Civil Discourse: Engaging the Demons in our Lives

Every day, it seems the media headlines tell us we are a divided nation; that there’s a host of issues people disagree on. At times, we may want to join a protest for, or against, something we believe in. At other times, we might vocalize our view online on one social media platform or another.   What seems to be missing in daily discourse, however, is a willingness and ability to be open to dialogue about the pressing issues of the day.

What if, instead of an “I’m right/you’re wrong” mentality, we could actually have a dialogue where people could jointly seek a better understanding? Might there be some topics where we can seek common ground?

I’m reminded of a Tibetan story that might shed some guidance on this opportunity.  A long time ago, there lived a hermit named Milarepa. Milarepa lived in a cave to seek peace after having done some terrible things in his past. One day, he came home to his cave after gathering some firewood and found several demons causing havoc. He tried chasing the demons out, but they only ran around in circles. Milarepa then tried to convince them to leave.  The demons wouldn’t listen. Milarepa, in defeat, left the cave and decided to reflect on how to deal with the demons in his home. As he sat by the brook near his cave, he realized there was not much he could do but surrender to the moment.  So he went back into his cave, faced the demons and told them, “Well, it doesn’t look like you’re leaving, and so we’re going to have to just live with each other. I welcome you into this space.” In that moment, all the demons but the biggest one disappeared. He then faced that demon, walked forward, put his head in the demon’s open mouth and said, “If you want to eat me, go ahead.” And in that moment, the final demon disappeared.

Like Milarepa, we all battle demons of one kind or another, internal and external.
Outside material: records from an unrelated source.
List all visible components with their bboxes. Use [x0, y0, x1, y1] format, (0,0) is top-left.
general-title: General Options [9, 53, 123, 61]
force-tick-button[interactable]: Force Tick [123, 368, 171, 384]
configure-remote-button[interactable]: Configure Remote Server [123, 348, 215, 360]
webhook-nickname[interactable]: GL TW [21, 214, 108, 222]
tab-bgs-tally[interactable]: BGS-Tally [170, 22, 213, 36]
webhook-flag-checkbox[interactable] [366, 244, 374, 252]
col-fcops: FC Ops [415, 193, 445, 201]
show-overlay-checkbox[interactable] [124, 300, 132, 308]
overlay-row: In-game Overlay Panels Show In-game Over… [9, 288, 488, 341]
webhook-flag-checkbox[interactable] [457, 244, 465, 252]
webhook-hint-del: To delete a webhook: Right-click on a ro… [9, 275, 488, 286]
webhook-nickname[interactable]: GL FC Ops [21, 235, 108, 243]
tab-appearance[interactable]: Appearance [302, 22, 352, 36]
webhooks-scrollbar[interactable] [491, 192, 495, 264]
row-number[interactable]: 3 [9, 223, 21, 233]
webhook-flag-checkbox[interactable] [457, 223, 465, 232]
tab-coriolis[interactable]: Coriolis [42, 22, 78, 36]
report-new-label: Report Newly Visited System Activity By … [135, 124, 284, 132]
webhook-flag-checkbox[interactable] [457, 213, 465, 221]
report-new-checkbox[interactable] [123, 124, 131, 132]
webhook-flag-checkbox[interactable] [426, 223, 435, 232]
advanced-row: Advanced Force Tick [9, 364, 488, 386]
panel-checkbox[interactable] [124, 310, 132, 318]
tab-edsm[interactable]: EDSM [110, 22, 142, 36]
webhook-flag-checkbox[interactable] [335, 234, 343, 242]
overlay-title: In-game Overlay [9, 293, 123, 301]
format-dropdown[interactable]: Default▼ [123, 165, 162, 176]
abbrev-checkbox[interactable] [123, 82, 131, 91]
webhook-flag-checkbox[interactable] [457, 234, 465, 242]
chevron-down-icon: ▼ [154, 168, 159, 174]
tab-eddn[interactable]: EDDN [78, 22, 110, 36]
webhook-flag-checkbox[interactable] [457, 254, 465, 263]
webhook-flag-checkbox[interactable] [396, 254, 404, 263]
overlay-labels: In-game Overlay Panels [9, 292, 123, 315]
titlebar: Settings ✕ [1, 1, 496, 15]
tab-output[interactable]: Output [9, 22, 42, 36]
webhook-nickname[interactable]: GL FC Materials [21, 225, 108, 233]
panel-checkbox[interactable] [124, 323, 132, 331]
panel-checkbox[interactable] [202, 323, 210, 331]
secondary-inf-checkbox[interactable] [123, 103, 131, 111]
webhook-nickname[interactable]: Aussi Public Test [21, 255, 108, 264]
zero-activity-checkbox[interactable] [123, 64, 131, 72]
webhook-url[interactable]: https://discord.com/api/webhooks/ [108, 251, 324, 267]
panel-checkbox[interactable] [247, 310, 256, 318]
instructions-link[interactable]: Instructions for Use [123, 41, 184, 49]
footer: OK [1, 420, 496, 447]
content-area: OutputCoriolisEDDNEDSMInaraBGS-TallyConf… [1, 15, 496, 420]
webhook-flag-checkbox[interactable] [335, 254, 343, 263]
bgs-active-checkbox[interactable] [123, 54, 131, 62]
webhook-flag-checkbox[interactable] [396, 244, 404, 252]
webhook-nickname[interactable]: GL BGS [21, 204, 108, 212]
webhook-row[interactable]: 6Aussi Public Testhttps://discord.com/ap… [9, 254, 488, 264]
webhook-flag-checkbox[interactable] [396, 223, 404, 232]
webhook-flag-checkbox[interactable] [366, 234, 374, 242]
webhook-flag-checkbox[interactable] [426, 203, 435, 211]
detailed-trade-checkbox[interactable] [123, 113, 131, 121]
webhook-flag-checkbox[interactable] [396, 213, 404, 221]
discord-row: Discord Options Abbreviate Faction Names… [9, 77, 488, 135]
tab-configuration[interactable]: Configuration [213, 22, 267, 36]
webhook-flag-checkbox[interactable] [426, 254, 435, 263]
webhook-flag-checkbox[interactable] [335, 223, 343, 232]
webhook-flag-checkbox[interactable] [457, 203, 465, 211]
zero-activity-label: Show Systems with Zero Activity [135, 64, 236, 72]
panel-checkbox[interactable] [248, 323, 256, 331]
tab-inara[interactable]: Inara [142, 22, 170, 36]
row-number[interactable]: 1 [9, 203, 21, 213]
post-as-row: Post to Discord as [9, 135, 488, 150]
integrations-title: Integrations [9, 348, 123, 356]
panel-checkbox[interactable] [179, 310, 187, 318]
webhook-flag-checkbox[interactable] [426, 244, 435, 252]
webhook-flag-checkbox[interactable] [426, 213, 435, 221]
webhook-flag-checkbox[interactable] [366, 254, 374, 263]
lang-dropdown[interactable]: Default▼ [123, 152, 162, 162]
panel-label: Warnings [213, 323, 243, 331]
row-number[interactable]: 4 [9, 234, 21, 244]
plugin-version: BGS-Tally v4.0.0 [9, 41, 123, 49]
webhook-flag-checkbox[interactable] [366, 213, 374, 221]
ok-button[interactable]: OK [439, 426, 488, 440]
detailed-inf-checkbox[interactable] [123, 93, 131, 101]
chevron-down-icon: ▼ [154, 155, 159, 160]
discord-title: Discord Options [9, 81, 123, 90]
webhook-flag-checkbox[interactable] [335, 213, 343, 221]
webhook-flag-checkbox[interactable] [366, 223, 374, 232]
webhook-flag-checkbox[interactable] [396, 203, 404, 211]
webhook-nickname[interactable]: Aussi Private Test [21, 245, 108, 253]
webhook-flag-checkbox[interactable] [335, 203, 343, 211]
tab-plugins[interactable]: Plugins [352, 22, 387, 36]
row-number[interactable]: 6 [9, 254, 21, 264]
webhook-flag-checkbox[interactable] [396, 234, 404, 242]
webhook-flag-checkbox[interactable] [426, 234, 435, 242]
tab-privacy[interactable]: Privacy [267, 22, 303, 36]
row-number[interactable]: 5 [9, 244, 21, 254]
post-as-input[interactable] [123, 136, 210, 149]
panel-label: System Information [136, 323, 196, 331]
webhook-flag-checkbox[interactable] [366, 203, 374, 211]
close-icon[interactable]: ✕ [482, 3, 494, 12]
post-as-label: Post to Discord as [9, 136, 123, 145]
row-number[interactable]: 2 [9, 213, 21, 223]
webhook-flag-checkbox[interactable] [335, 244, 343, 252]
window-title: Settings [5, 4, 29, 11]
One type of demon we all face is being triggered by topics and conversations that are contrary to our deeply held beliefs.  What if, like Milarepa, we stop trying to combat others’ viewpoints and change their minds, and we instead seek to understand other people’s perspectives? If we can identify the right moment, with the right person, and the right topic an actual exchange of ideas might happen. To help create that proper moment click here for some tips.

Only if we can listen from a curious perspective will we obtain a deeper appreciation of where others are coming from. This understanding will allow us to live more harmoniously with each other.